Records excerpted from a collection
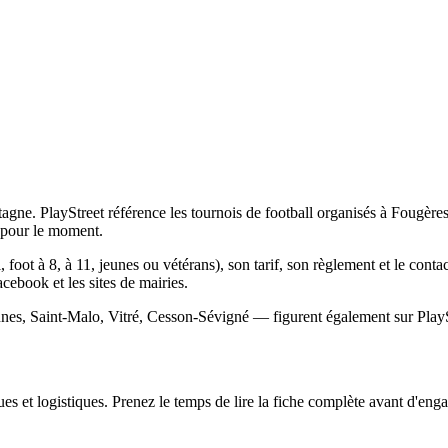
tagne. PlayStreet référence les tournois de football organisés à Fougère
 pour le moment.
, foot à 8, à 11, jeunes ou vétérans), son tarif, son règlement et le cont
Facebook et les sites de mairies.
nes, Saint-Malo, Vitré, Cesson-Sévigné — figurent également sur PlaySt
s et logistiques. Prenez le temps de lire la fiche complète avant d'engag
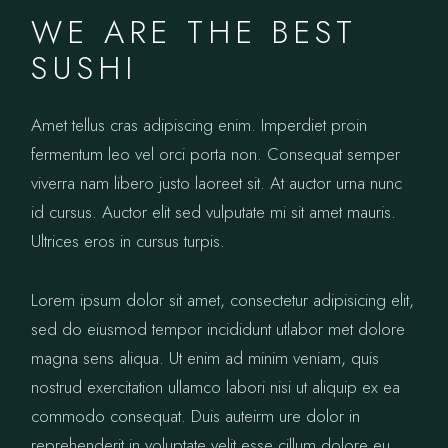
WE ARE THE BEST
SUSHI
Amet tellus cras adipiscing enim. Imperdiet proin
fermentum leo vel orci porta non. Consequat semper
viverra nam libero justo laoreet sit. At auctor urna nunc
id cursus. Auctor elit sed vulputate mi sit amet mauris.
Ultrices eros in cursus turpis.
Lorem ipsum dolor sit amet, consectetur adipisicing elit,
sed do eiusmod tempor incididunt utlabor met dolore
magna sens aliqua. Ut enim ad minim veniam, quis
nostrud exercitation ullamco labori nisi ut aliquip ex ea
commodo consequat. Duis auteirm ure dolor in
reprehenderit in voluptate velit esse cillum dolore eu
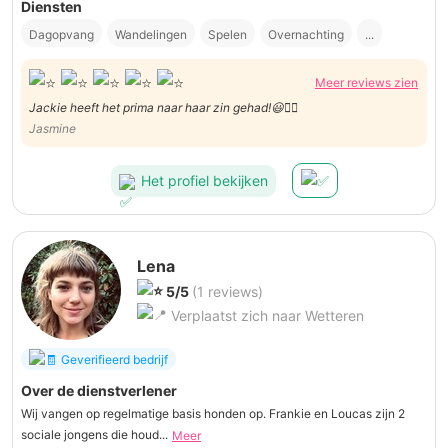
Diensten
Dagopvang
Wandelingen
Spelen
Overnachting
...
Meer reviews zien
Jackie heeft het prima naar haar zin gehad!😃👍🏻
Jasmine
Het profiel bekijken
Lena
5/5
(1 reviews)
Verplaatst zich naar Wetteren
Geverifieerd bedrijf
Over de dienstverlener
Wij vangen op regelmatige basis honden op. Frankie en Loucas zijn 2
sociale jongens die houd...
Meer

- **What this task involves**
Provide an exact copy of only the lines from the beginning of the entries through the line containing "Lorem ipsum dolor", both ends included, with no pictures.

- **Response**
tagne. PlayStreet référence les tournois de football organisés à Fougère
 pour le moment.
, foot à 8, à 11, jeunes ou vétérans), son tarif, son règlement et le cont
Facebook et les sites de mairies.
nes, Saint-Malo, Vitré, Cesson-Sévigné — figurent également sur PlaySt
s et logistiques. Prenez le temps de lire la fiche complète avant d'engag
WE ARE THE BEST
SUSHI
Amet tellus cras adipiscing enim. Imperdiet proin
fermentum leo vel orci porta non. Consequat semper
viverra nam libero justo laoreet sit. At auctor urna nunc
id cursus. Auctor elit sed vulputate mi sit amet mauris.
Ultrices eros in cursus turpis.
Lorem ipsum dolor sit amet, consectetur adipisicing elit,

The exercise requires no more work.